Where Crohn’s Pain Occurs
The location of Crohn’s pain depends on which part of the digestive tract is affected by inflammation. While the condition can impact any segment from the mouth to the anus, it most commonly involves the small and large intestines. Pain is often felt in the lower right abdomen, due to frequent involvement of the ileocecal valve, which connects the small and large intestines.
Pain can also occur around the navel or in the middle lower abdomen. Inflammation in the jejunum (middle small intestine) might cause pain in the middle abdomen. Gastroduodenal Crohn’s, a less common variation, can cause discomfort in the upper middle abdomen, affecting the stomach or upper small intestines.
What Makes Crohn’s Pain Worse
Several factors can exacerbate Crohn’s pain, often correlating with increased inflammation or digestive difficulty. Certain foods are common triggers, intensifying symptoms like abdominal pain, bloating, and gas. High-fat foods, including fried or greasy items, can be problematic, leading to cramping and diarrhea. Foods high in insoluble fiber, such as raw fruits, vegetables, corn, and popcorn, can be difficult to digest and may cause discomfort.

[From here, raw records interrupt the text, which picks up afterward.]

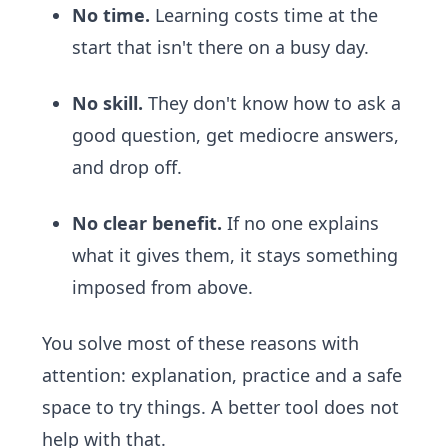
No time.
Learning costs time at the
start that isn't there on a busy day.
No skill.
They don't know how to ask a
good question, get mediocre answers,
and drop off.
No clear benefit.
If no one explains
what it gives them, it stays something
imposed from above.
You solve most of these reasons with
attention: explanation, practice and a safe
space to try things. A better tool does not
help with that.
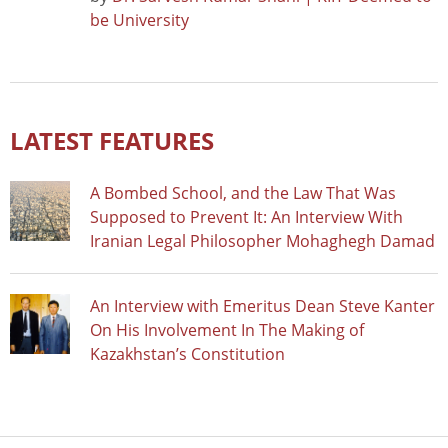
be University
LATEST FEATURES
A Bombed School, and the Law That Was
Supposed to Prevent It: An Interview With
Iranian Legal Philosopher Mohaghegh Damad
An Interview with Emeritus Dean Steve Kanter
On His Involvement In The Making of
Kazakhstan’s Constitution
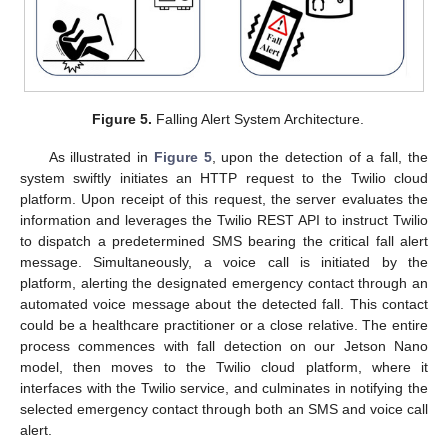
Figure 5.
Falling Alert System Architecture.
As illustrated in
Figure 5
, upon the detection of a fall, the
system swiftly initiates an HTTP request to the Twilio cloud
platform. Upon receipt of this request, the server evaluates the
information and leverages the Twilio REST API to instruct Twilio
to dispatch a predetermined SMS bearing the critical fall alert
message. Simultaneously, a voice call is initiated by the
platform, alerting the designated emergency contact through an
automated voice message about the detected fall. This contact
could be a healthcare practitioner or a close relative. The entire
process commences with fall detection on our Jetson Nano
model, then moves to the Twilio cloud platform, where it
interfaces with the Twilio service, and culminates in notifying the
selected emergency contact through both an SMS and voice call
alert.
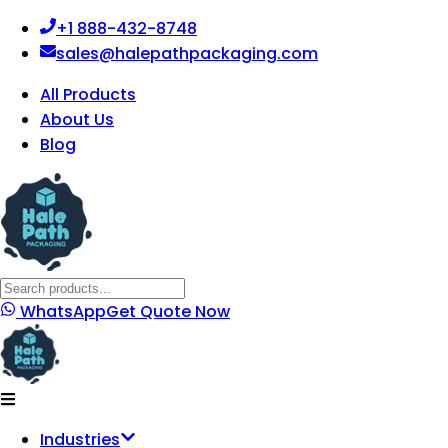
+1 888-432-8748
sales@halepathpackaging.com
All Products
About Us
Blog
WhatsApp
Get Quote Now
Industries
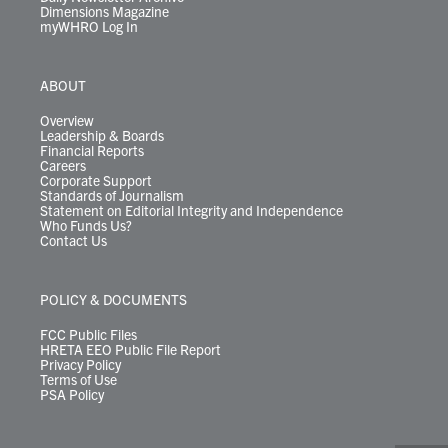
Dimensions Magazine
myWHRO Log In
ABOUT
Overview
Leadership & Boards
Financial Reports
Careers
Corporate Support
Standards of Journalism
Statement on Editorial Integrity and Independence
Who Funds Us?
Contact Us
POLICY & DOCUMENTS
FCC Public Files
HRETA EEO Public File Report
Privacy Policy
Terms of Use
PSA Policy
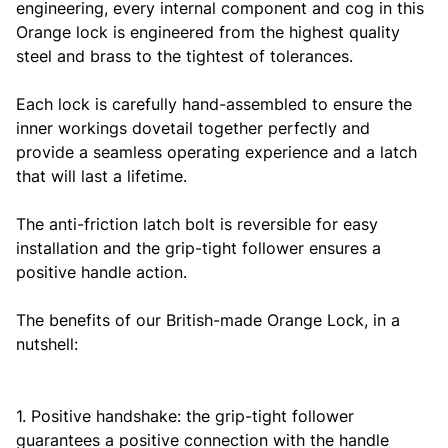
engineering, every internal component and cog in this
Orange lock is engineered from the highest quality
steel and brass to the tightest of tolerances.
Each lock is carefully hand-assembled to ensure the
inner workings dovetail together perfectly and
provide a seamless operating experience and a latch
that will last a lifetime.
The anti-friction latch bolt is reversible for easy
installation and the grip-tight follower ensures a
positive handle action.
The benefits of our British-made Orange Lock, in a
nutshell:
1. Positive handshake: the grip-tight follower
guarantees a positive connection with the handle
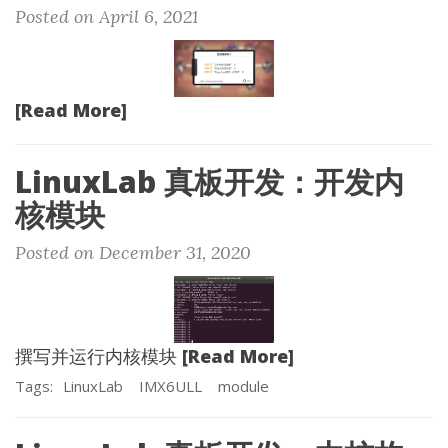
Posted on April 6, 2021
[Read More]
LinuxLab 真板开发：开发内
核模块
Posted on December 31, 2020
[Read More]
撰写并运行内核模块
Tags:
LinuxLab
IMX6ULL
module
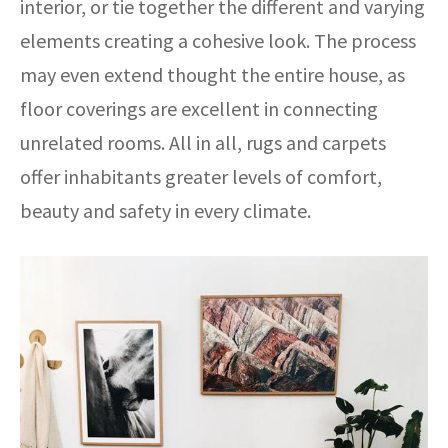
interior, or tie together the different and varying
elements creating a cohesive look. The process
may even extend thought the entire house, as
floor coverings are excellent in connecting
unrelated rooms. All in all, rugs and carpets
offer inhabitants greater levels of comfort,
beauty and safety in every climate.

Dairy products can also worsen symptoms if an individual has lactose intolerance, which is common among those with Crohn’s. Spicy foods, red meat, and processed meats have also been reported to aggravate symptoms for some individuals. Beyond diet, complications like strictures (narrowings of the intestine) can cause pain, cramping, and blockages. Fistulas, abnormal tunnel-like connections, can also lead to painful infections and drainage. Stress does not cause Crohn’s disease, but it can worsen existing symptoms, including abdominal pain, and may increase the risk of a flare-up.
How Crohn’s Pain Differs
Crohn’s pain often has distinguishing characteristics that set it apart from other common abdominal discomforts. Unlike a general stomach ache that might be temporary, Crohn’s pain is chronic and recurrent, often associated with periods of active disease and remission. It is tied to inflammation and ulcers within the digestive tract, which can be widespread and patchy.
Crohn’s pain is often accompanied by other specific digestive symptoms, such as persistent diarrhea, weight loss, and fatigue, which are not always present with common stomach ailments or irritable bowel syndrome (IBS). While IBS can also cause abdominal pain and changes in bowel habits, Crohn’s involves physical inflammation and damage to the gut lining, unlike IBS. The pain in Crohn’s may persist even after bowel movements, unlike some other conditions where pain might be relieved following defecation.
Knowing When to Get Help
Recognizing when to seek medical attention for Crohn’s pain is important for managing the condition and preventing serious complications. Individuals should contact their doctor if they experience severe, sudden, or worsening abdominal pain. Pain accompanied by a high fever, typically above 100.3°F (38°C), warrants prompt medical evaluation.
Other red flags include persistent vomiting that prevents keeping liquids down, inability to pass gas or stool, or significant rectal bleeding with blood clots. If symptoms such as frequent bowel movements and fatigue persist for weeks, or if medications are no longer effectively managing symptoms, consult a healthcare provider for treatment adjustment.